WiFi heat maps show you where customers like to stop in your store and which areas they ignore entirely. Based on that, you can introduce changes to the store layout and display key products in areas that get the most traffic. And if you’re not sure whether it’s the layout that generates traffic or the actual products? You can run A/B tests to see which setup performs better.
Similarly, if you have data on customer traffic from heat maps, you can easily modify the layout to design a better customer journey. When you know what products the customers look for and where they spend the most time, you can arrange the display in a way that is most convenient. This will make the customers happy to come back and improve their opinion of your brand.
Knowing how people move around the venue and where they linger can also help you improve on your promotional activities. This can affect where you place your promotional stands or where you display digital signage. But you can also use it to plan advertising events, such as tastings, samplings, celebrity performances, etc. After all, it’s only money well spent if people see it and it brings measurable profits.
WiFi heat mapping also allows you to use your resources better, whatever the venue that you manage. It can, for example, show you which areas are under-visited and therefore probably don’t require as much attention (be it from the cleaning services or replenishment teams in stores).

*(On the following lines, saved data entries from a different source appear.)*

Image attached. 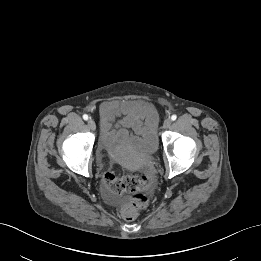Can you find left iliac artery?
<instances>
[{
    "label": "left iliac artery",
    "instance_id": "left-iliac-artery-1",
    "mask_svg": "<svg viewBox=\"0 0 261 261\" xmlns=\"http://www.w3.org/2000/svg\"><path fill=\"white\" fill-rule=\"evenodd\" d=\"M176 119H177V116L175 114L171 116L172 121H175Z\"/></svg>",
    "mask_w": 261,
    "mask_h": 261
}]
</instances>
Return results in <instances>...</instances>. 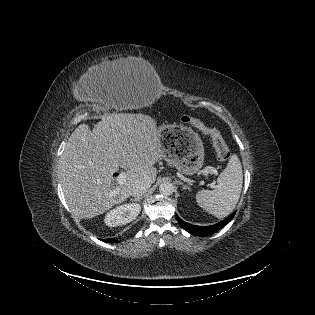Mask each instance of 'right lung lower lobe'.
<instances>
[{"label":"right lung lower lobe","instance_id":"1","mask_svg":"<svg viewBox=\"0 0 315 315\" xmlns=\"http://www.w3.org/2000/svg\"><path fill=\"white\" fill-rule=\"evenodd\" d=\"M103 241L107 242V243H114L116 240H114V239H104Z\"/></svg>","mask_w":315,"mask_h":315}]
</instances>
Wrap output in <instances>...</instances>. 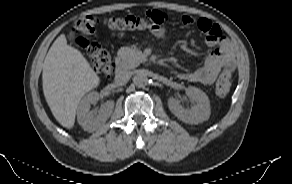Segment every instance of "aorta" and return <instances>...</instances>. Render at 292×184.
Segmentation results:
<instances>
[{"label": "aorta", "instance_id": "1", "mask_svg": "<svg viewBox=\"0 0 292 184\" xmlns=\"http://www.w3.org/2000/svg\"><path fill=\"white\" fill-rule=\"evenodd\" d=\"M133 82L137 87L142 88L148 84V77L144 72H139L134 76Z\"/></svg>", "mask_w": 292, "mask_h": 184}]
</instances>
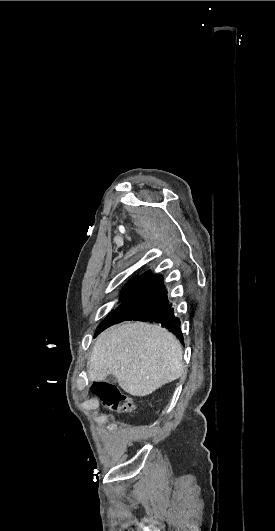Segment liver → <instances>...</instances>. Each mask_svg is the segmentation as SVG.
<instances>
[{
	"label": "liver",
	"instance_id": "liver-1",
	"mask_svg": "<svg viewBox=\"0 0 275 531\" xmlns=\"http://www.w3.org/2000/svg\"><path fill=\"white\" fill-rule=\"evenodd\" d=\"M88 369L89 381L114 375L125 393L146 397L183 375L182 349L176 337L158 325H114L99 335Z\"/></svg>",
	"mask_w": 275,
	"mask_h": 531
}]
</instances>
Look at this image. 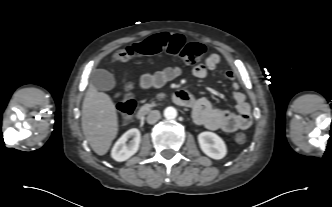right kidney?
<instances>
[{"mask_svg": "<svg viewBox=\"0 0 332 207\" xmlns=\"http://www.w3.org/2000/svg\"><path fill=\"white\" fill-rule=\"evenodd\" d=\"M132 139L129 144L126 142ZM141 141L140 131L136 128L130 129L125 132L115 143L111 151V157L122 162L133 156L139 149Z\"/></svg>", "mask_w": 332, "mask_h": 207, "instance_id": "obj_1", "label": "right kidney"}]
</instances>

It can also show you the distribution of visitors around the venue, so you can plan where you need more staff to attend to their needs.
Not only do customer traffic heat maps show you the opportunities for saving, they also show you the opportunities for profit. As we’ve already established, they visualize which places are the most popular, i.e. get the most footfall. You can leverage that information to negotiate with your tenants. It’s a smart business decision for the tenants to have their store in the place that gets the most traffic, and it’s equally smart for you to charge more for that location.

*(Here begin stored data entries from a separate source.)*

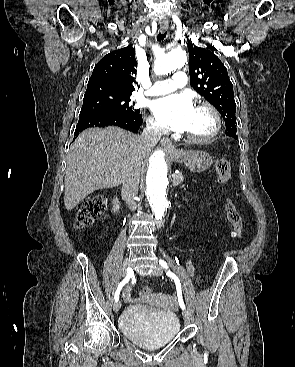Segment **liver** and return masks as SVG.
Listing matches in <instances>:
<instances>
[{
    "instance_id": "liver-1",
    "label": "liver",
    "mask_w": 295,
    "mask_h": 367,
    "mask_svg": "<svg viewBox=\"0 0 295 367\" xmlns=\"http://www.w3.org/2000/svg\"><path fill=\"white\" fill-rule=\"evenodd\" d=\"M149 150L142 148L140 136L118 127L81 132L68 153L66 210L71 211L96 190L119 186L131 168L140 173Z\"/></svg>"
}]
</instances>
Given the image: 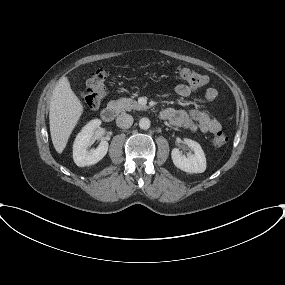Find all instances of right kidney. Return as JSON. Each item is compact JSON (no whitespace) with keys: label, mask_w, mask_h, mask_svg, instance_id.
Segmentation results:
<instances>
[{"label":"right kidney","mask_w":285,"mask_h":285,"mask_svg":"<svg viewBox=\"0 0 285 285\" xmlns=\"http://www.w3.org/2000/svg\"><path fill=\"white\" fill-rule=\"evenodd\" d=\"M100 125L101 120L94 119L77 135L73 144V159L77 166L85 167L96 164L107 154L109 144L106 140H102L96 149L87 150L95 129Z\"/></svg>","instance_id":"right-kidney-1"}]
</instances>
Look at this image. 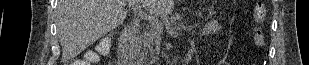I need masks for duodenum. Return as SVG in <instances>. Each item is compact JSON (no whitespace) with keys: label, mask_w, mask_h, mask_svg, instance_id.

Unobstructed flow has always been important for large venues, be it shopping malls or stadiums. After all, nobody likes pushing through a crowd and nobody likes to wait in lines. These days, however, keeping the distance is more important than ever and social distancing and occupancy management have quickly become one of the main concerns for all public spaces. Thankfully, with WiFi heat mapping it’s much easier for venues to identify bottlenecks and remedy them to ensure both visitor safety and satisfaction.

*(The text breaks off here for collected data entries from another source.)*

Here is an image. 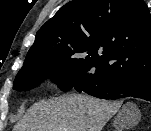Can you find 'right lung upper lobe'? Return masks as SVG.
Instances as JSON below:
<instances>
[{
    "instance_id": "right-lung-upper-lobe-1",
    "label": "right lung upper lobe",
    "mask_w": 151,
    "mask_h": 131,
    "mask_svg": "<svg viewBox=\"0 0 151 131\" xmlns=\"http://www.w3.org/2000/svg\"><path fill=\"white\" fill-rule=\"evenodd\" d=\"M84 50L109 79L151 76V16L143 0H73L37 32L33 46Z\"/></svg>"
}]
</instances>
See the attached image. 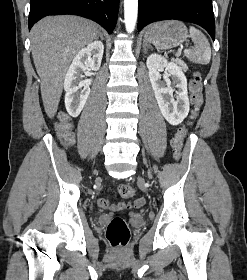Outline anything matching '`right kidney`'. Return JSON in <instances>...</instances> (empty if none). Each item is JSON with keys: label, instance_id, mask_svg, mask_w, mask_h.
<instances>
[{"label": "right kidney", "instance_id": "1", "mask_svg": "<svg viewBox=\"0 0 247 280\" xmlns=\"http://www.w3.org/2000/svg\"><path fill=\"white\" fill-rule=\"evenodd\" d=\"M103 52V43L94 41L78 51L67 70L64 80L65 106L72 117L81 113L90 94V88L87 82L82 80V74L88 69L99 70Z\"/></svg>", "mask_w": 247, "mask_h": 280}]
</instances>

There are many reasons to observe customer traffic heat maps and many ways to do it. It will help you optimize your venue for better performance, profit, and customer satisfaction. However, the mere access to heat maps may not justify the initial investment. This is why WiFi heat mapping is a reasonable choice for many venues, especially if they already have the necessary infrastructure, i.e. WiFi for restaurants, WiFi for banks, etc. But your efforts shouldn’t end there and heat maps shouldn’t be the ultimate goal. Good retail WiFi software and solutions for other businesses that offer heat mapping should also come with advantages such as indoor location tracking and a WiFi marketing platform. This way you will be able not just to see your traffic, but also take action on your findings to increase your profit even more.